Writer: Mustafa Behin
I was standing on the side of the road waiting for a taxi, the cars were passing in a row and no one cared, sometimes the drivers from a distance gave the signal to get on with no smile. Everyone was going everywhere in a hurry. Meanwhile, a little girl looked at the feet of passers-by and suggested everyone who wore shoes with a smile make their shoes sparkle. She looked at me from a distance and her smile could be seen from afar, and encouragement was obvious in her childish and confident face.
She crossed the street cautiously, I was wearing sneakers, so her eyes fell on my sneakers, she wanted to change her way and look for someone else. I called her; She approached me with special hope and followed me with her searching eyes to get into one of my pockets and get some money. She said:” hello” I wanted to shake her hand, But she did not let me. “My hand is colored, dear uncle,” she said.
Rahela is 13 years old, a girl with brown eyes and sunburned skin, and walks every day from Mahtab Qala to Pul-e-Khoshk looking for bread without any fatigue. She is wise and understands more than her age.
I asked her if she was going to school, and she said, “Ummm! “I went to grade three, and when my father was killed, my older brother and I had to work.”
Her father, who worked as a coal miner in Samangan province and was killed when the mine collapsed. She tells about her father with nostalgia that can only be seen in the eyes of a child. “I do not remember my father well because he came home once in three or four months. I remember that winter had just passed when he came and took me to school and the principal signed me up.”
When she started the third grade, she loses her father, and Rahela’s dream of becoming a teacher was buried with her father. She tells about her 15-year-old brother that like Rahela, has not been able to continue after the sixth grade and now works in one of the restaurants with her father’s uncle. I wait for her to talk about her mother as if she does not like to talk about her and swallow what she can say about her mother.

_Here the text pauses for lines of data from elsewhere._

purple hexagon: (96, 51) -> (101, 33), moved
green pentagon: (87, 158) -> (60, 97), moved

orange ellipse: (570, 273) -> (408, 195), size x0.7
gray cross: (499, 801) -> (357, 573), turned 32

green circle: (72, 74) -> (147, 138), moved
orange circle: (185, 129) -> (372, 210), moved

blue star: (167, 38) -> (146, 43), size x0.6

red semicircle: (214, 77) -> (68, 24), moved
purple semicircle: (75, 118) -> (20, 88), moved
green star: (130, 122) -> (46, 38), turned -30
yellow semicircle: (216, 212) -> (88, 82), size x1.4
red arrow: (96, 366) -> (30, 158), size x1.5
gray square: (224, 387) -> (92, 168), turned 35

I have to ask her about her mother, she clears her throat and looks at the can of paint in her hand. “My mother…, my mother can not work. I do not remember exactly when it was but the weather was cold, and my mother wanted to weave the carpet. One day I was not home when I returned my father’s uncle was also at our home, and my mother was lying down and crying. My uncle said that she fell from the ladder when she took the carpet to the roof and her back is broken.”
Her mother has not been able to get up and work since then, and now she can hardly walk enough to carry herself to her backyard. Rahela is a girl who grew up with suffering and her soul is not used to anything better than suffering. I ask her about the last time she was so happy, she starts with enthusiasm.” It was before the regime of the Taliban. One day I was coming from Pul_e_Khoshk, a man who I think was very rich got out of his luxury car; I went to him to waterproof his shoes, but he did not allow me. When I saw his shoes they were very dusty, I told him again, dear uncle, your dusty shoes do not jibe with your luxury car and fashionable clothes. If you do not have a penny, I will waterproof them for free. As soon as I said that, he stopped and gave me one thousand afghanis.”
Rahela remembers the man with great excitement and what she did with that one thousand afghanis. “I bought sandals for my brother and a Berger for myself then I gave the rest to my mothers to collect for house rent.”
When she talks about her brother, her voice becomes stronger than before. It is as if nothing can stop her and she will finally get rid of the suffering. She says that she wishes she could go to school and become a teacher in the future and buy a bicycle for her brother.
When I asked her what life means to her, I expected to hear a childish answer such as children’s games clothes, and other things, but she said something bigger. “Life means five loaves of bread for me, if I could take bread home every night, it would be life,” she said immediately.
I was expecting everything else except that, Rahela is no longer a child. Life difficulties have made her a girl who can only think about the bread and sufferings of her mother as well as her brother. Even though she works all day, she still thinks about them first, just a woman can have a big heart like this, and Rahela is a girl and a woman.
But in the meantime, she thinks of something else, of the smile that comes out of a ruined body that can soften the heart of a passer-by so that he can give his shoes to Rahela for waterproofing. She thinks of a smile that is on the face of a girl who has suffered for many years and life means only bread to her.
When I wanted to give her some money, she said softly: “I wish your sneakers could be waterproofed, which I would do, dear uncle.”
This time when I shake my hand to say goodbye, she cleans her hand on her clothes and holds my hand tightly, smiles and leaves. In a few steps, she says to a man with a smile: ” May I waterproof your shoes, dear uncle?”
The man, without looking at her and seeing how beautiful her smile is, says: “Go my daughter, go, you are so stubborn, … With anger.”